For Beginners: The Vision Transformer (ViT) is a modern approach to understanding images using transformers.
Unlike traditional neural networks that process images pixel by pixel or with sliding windows (convolutions), ViT treats an image like a sentence of words:
- First, it cuts the image into small square patches (like breaking a sentence into words)
- Each patch gets converted to a numerical representation (like word embeddings)
- Position information is added so the model knows where each patch came from
- A special classification token is added to gather information about the whole image
- Transformer layers process all patches together, learning relationships between them
- Finally, the classification token's output is used to predict the image class
This approach has been very successful and often outperforms traditional convolutional neural networks, especially when trained on large datasets.
Constructors
VisionTransformer(NeuralNetworkArchitecture<T>, int, int, int, int, int, int, int, int, int, ILossFunction<T>?)

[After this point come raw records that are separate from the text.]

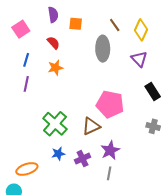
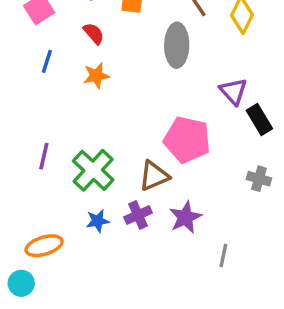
purple triangle: (139, 59) -> (233, 91), moved
purple line: (26, 84) -> (44, 156), moved
purple cross: (82, 159) -> (138, 215), moved
gray line: (109, 173) -> (223, 255), moved

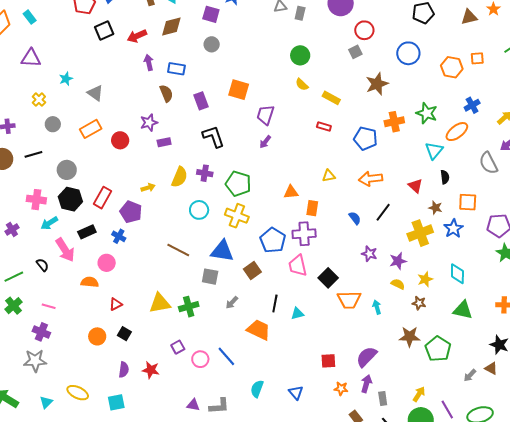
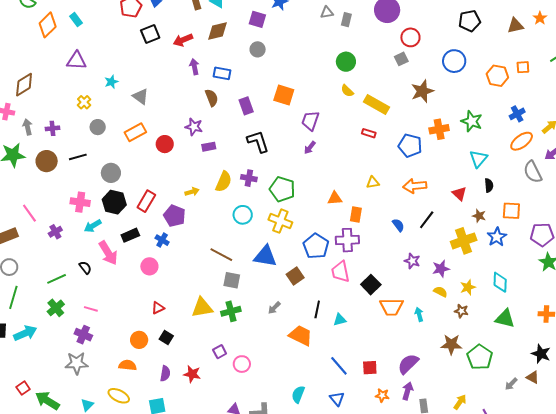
yellow rectangle: (331, 98) -> (376, 105), size x1.4
purple star: (149, 123) -> (194, 127), turned 30
orange ellipse: (457, 132) -> (522, 141), moved
gray square: (210, 277) -> (232, 280), moved
orange semicircle: (90, 282) -> (128, 365), moved
blue line: (226, 356) -> (339, 366), moved

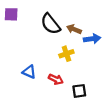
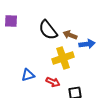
yellow cross: (66, 54) -> (63, 58), size x1.5
blue triangle: (29, 72) -> (28, 75), turned -40

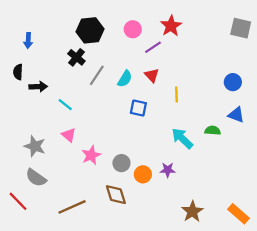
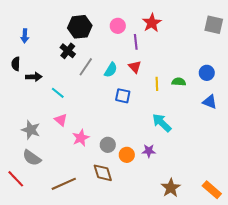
purple line: (153, 47) -> (136, 42), turned -63
green semicircle: (213, 130) -> (179, 82), moved

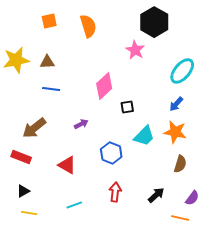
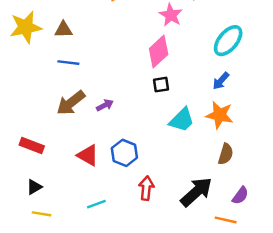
pink diamond: (104, 86) -> (159, 52), moved
brown arrow: (34, 128) -> (71, 103), moved
blue hexagon: (111, 153) -> (124, 153), moved
black arrow: (156, 195) -> (196, 192), size x1.6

Creates a new Vision Transformer with the specified configuration.
public VisionTransformer(NeuralNetworkArchitecture<T> architecture, int imageHeight, int imageWidth, int channels, int patchSize, int numClasses, int hiddenDim = 768, int numLayers = 12, int numHeads = 12, int mlpDim = 3072, ILossFunction<T>? lossFunction = null)
Parameters
architectureNeuralNetworkArchitecture<T>The architecture defining the network structure.
imageHeightintThe height of input images.

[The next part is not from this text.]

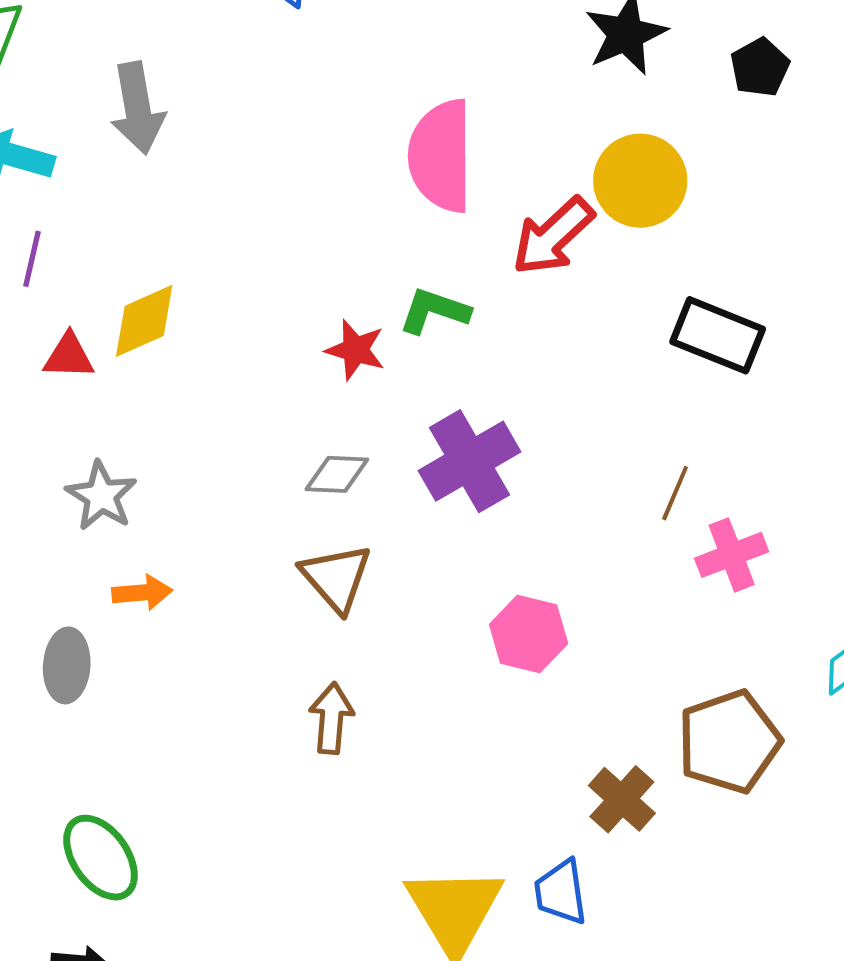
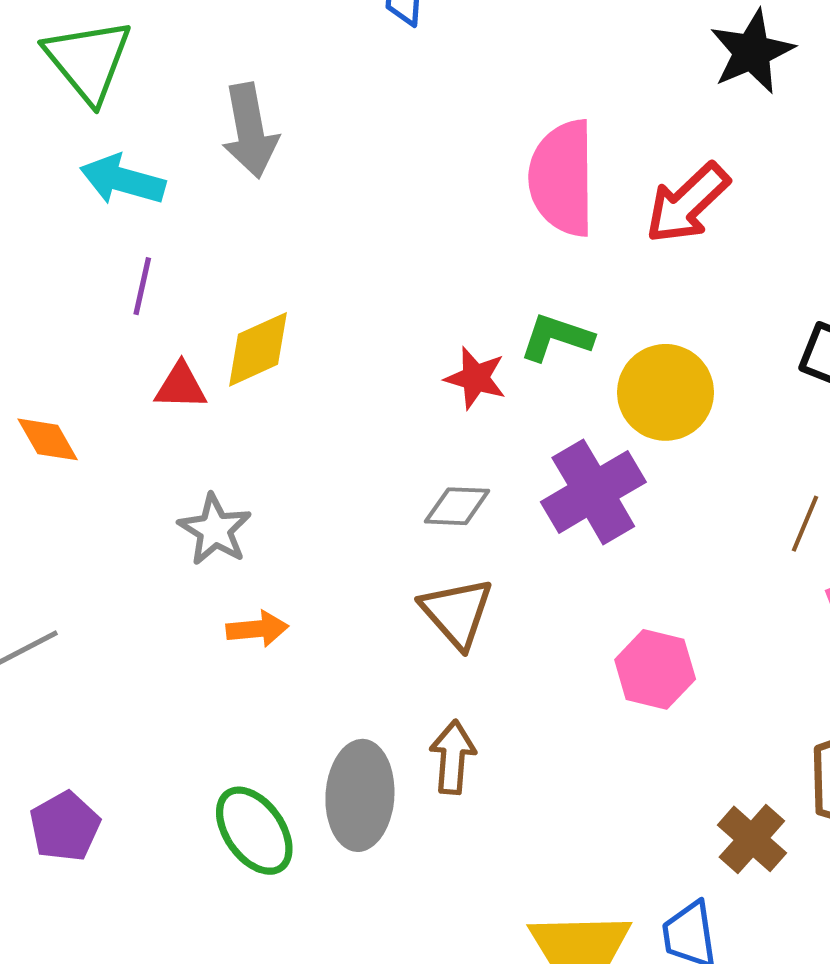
yellow circle: (640, 181) -> (666, 392), moved
red arrow: (553, 236) -> (687, 203), moved
gray ellipse: (67, 665) -> (360, 795), moved, size x1.4
green ellipse: (101, 858) -> (254, 831), moved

imageWidthintThe width of input images.
channelsintThe number of color channels (e.g., 3 for RGB).
patchSizeintThe size of each square patch.
numClassesintThe number of output classes.

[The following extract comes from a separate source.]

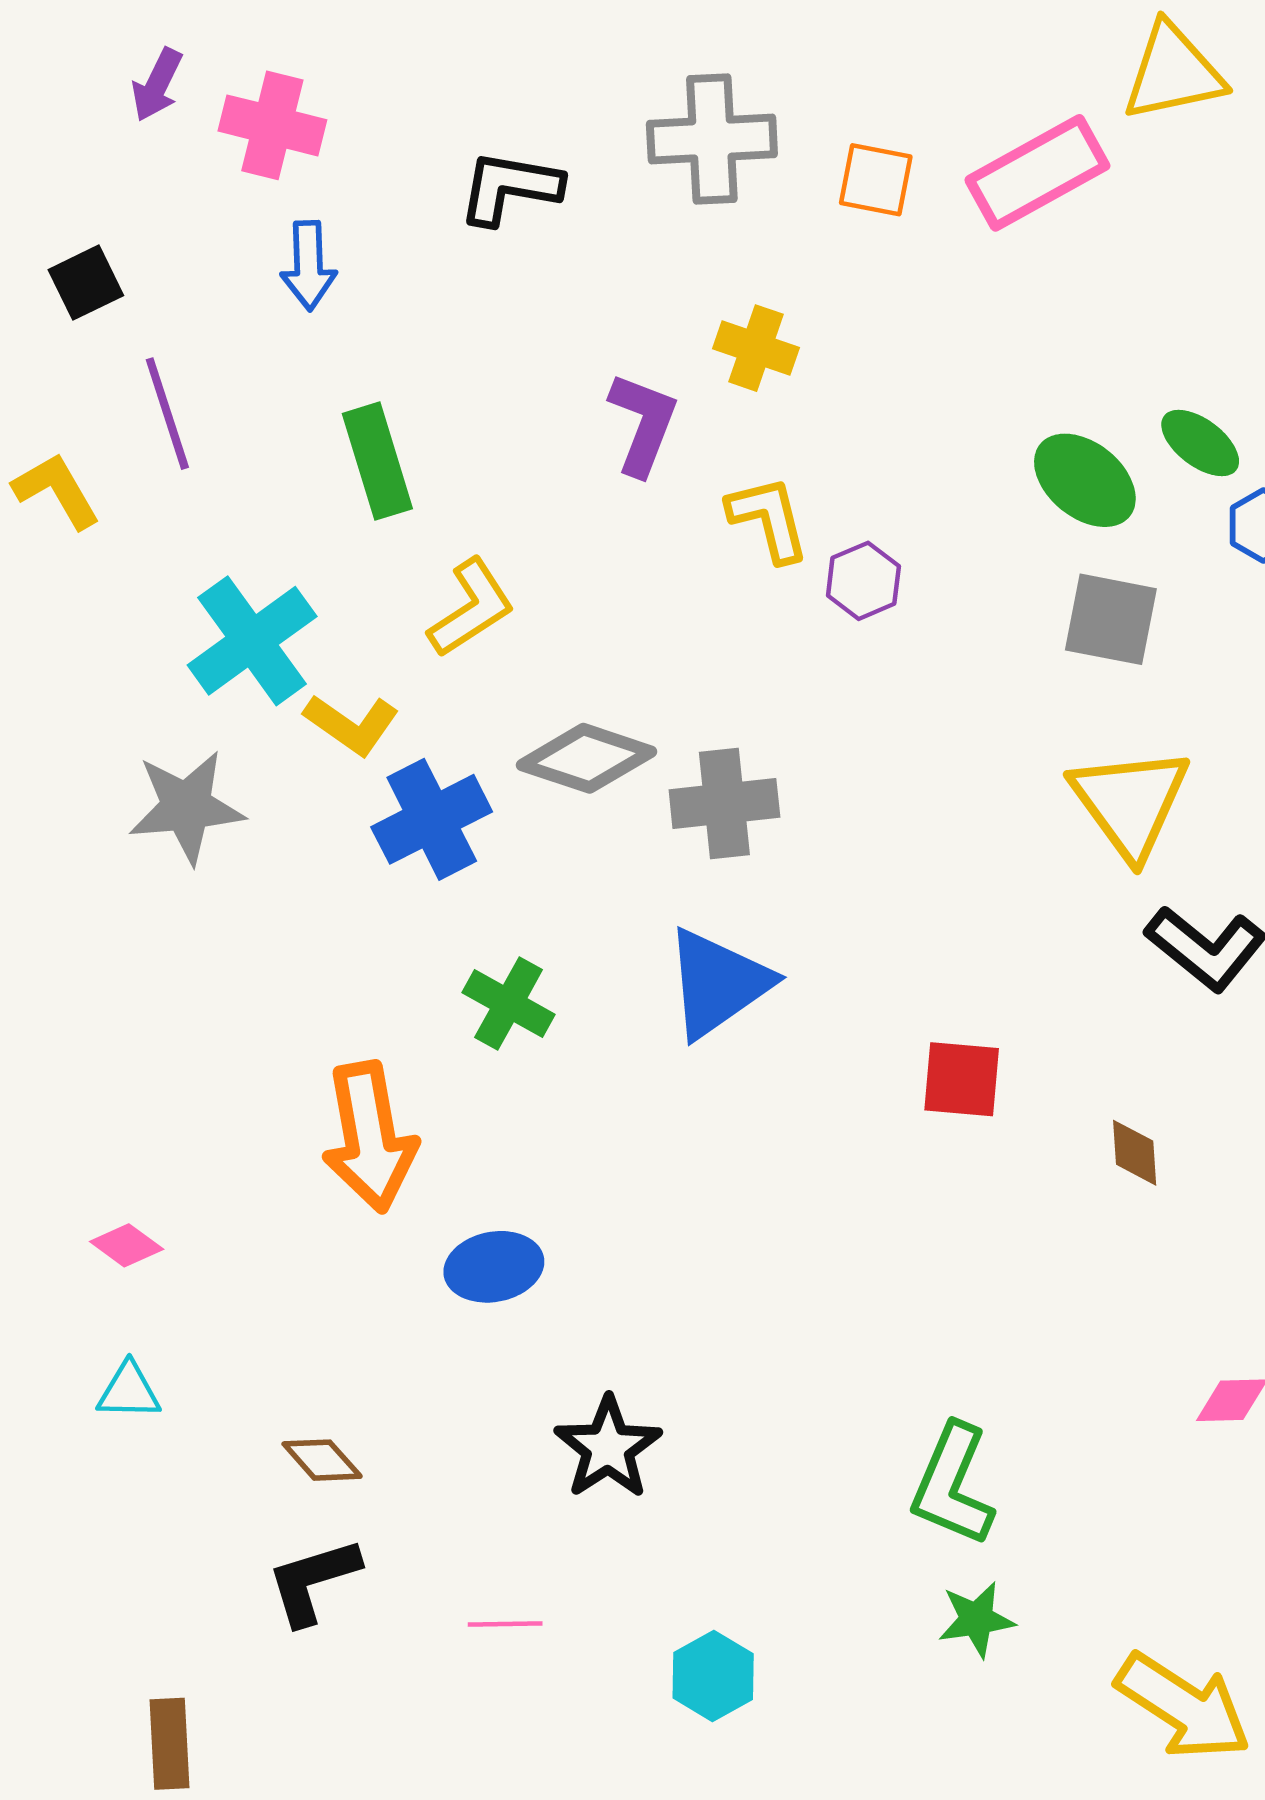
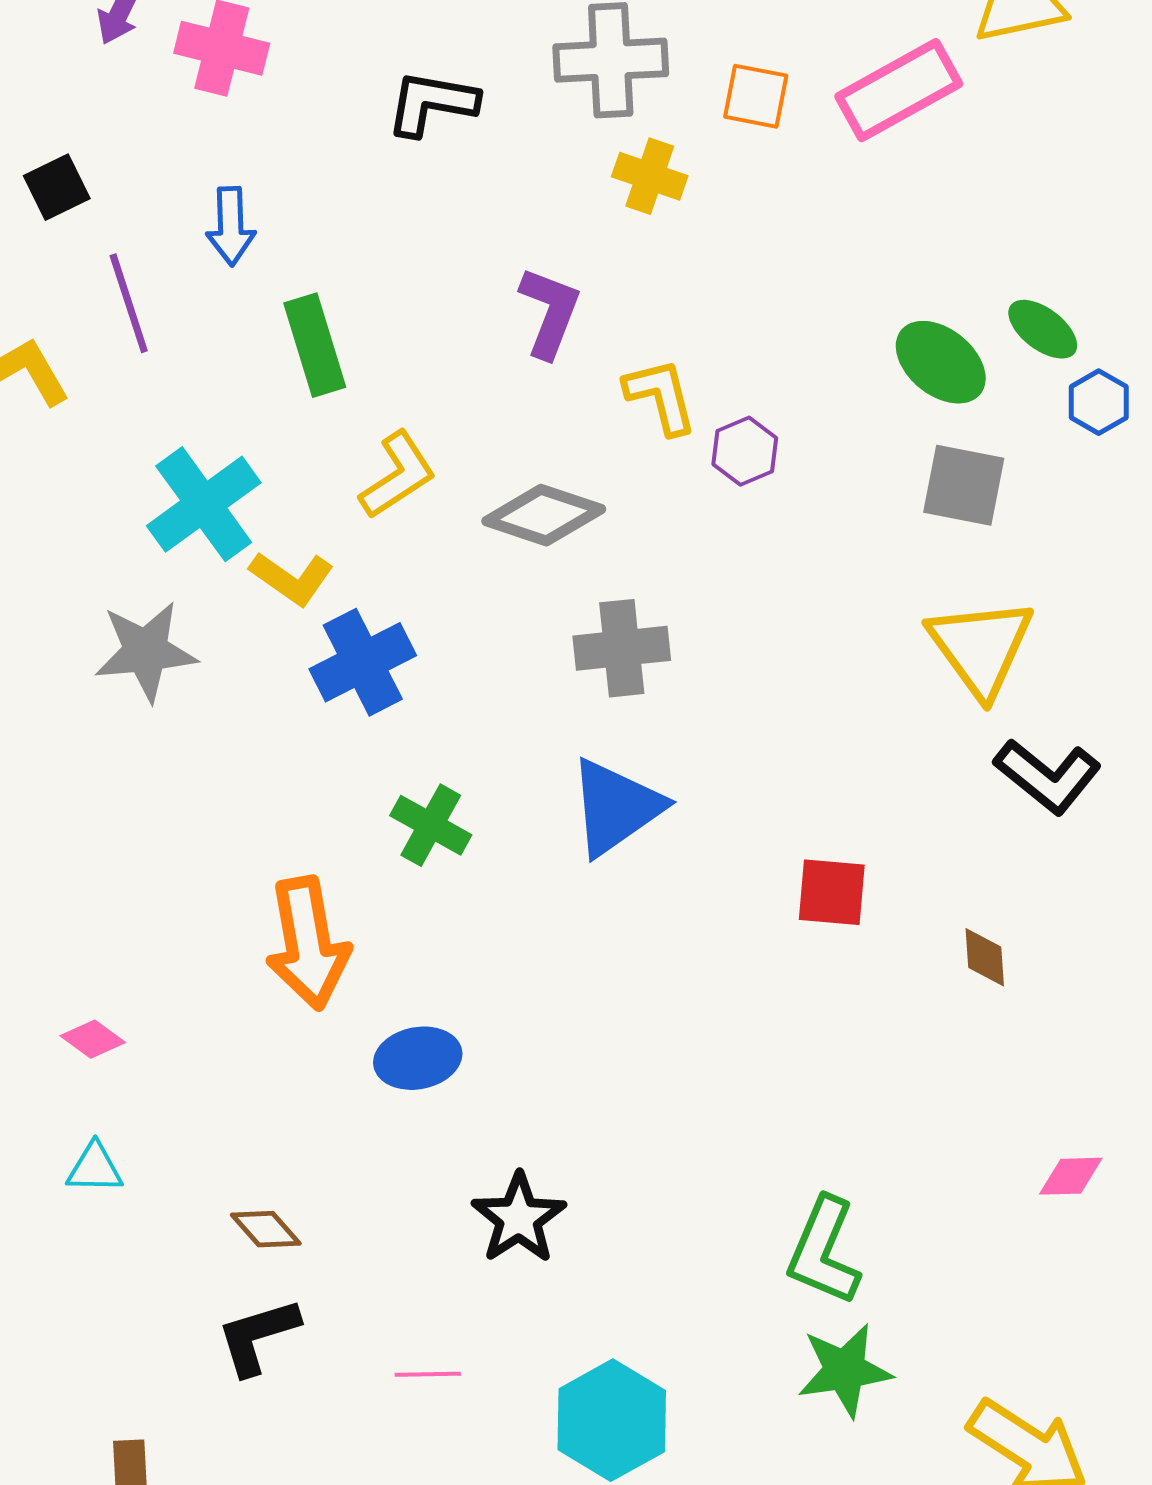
blue arrow: (309, 266) -> (231, 226), moved
yellow cross: (756, 348) -> (650, 176), moved
gray diamond: (587, 758) -> (544, 515), moved
green star: (976, 1619) -> (845, 1370), size x1.4
cyan hexagon: (713, 1676) -> (612, 1420), size x1.5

hiddenDimintThe dimension of embeddings (default: 768).
numLayersintThe number of transformer encoder layers (default: 12).
numHeadsintThe number of attention heads (default: 12).
mlpDimintThe dimension of the feed-forward network (default: 3072).
lossFunctionILossFunction<T>The loss function to use (defaults to categorical cross-entropy if null).
Remarks
For Beginners: This constructor creates a Vision Transformer with your specifications.
The parameters let you customize:
- Image dimensions: Size and channels of input images
- Patch size: How to divide images (common values: 16 or 32)
- Architecture depth: More layers = more capacity but slower and needs more data
- Hidden dimensions: Larger = more expressive but more parameters
- Attention heads: More heads = more diverse attention patterns
Common configurations:
- ViT-Base: hiddenDim=768, numLayers=12, numHeads=12, mlpDim=3072
- ViT-Large: hiddenDim=1024, numLayers=24, numHeads=16, mlpDim=4096
- ViT-Huge: hiddenDim=1280, numLayers=32, numHeads=16, mlpDim=5120
Properties
ParameterCount
Gets the total number of parameters in the model.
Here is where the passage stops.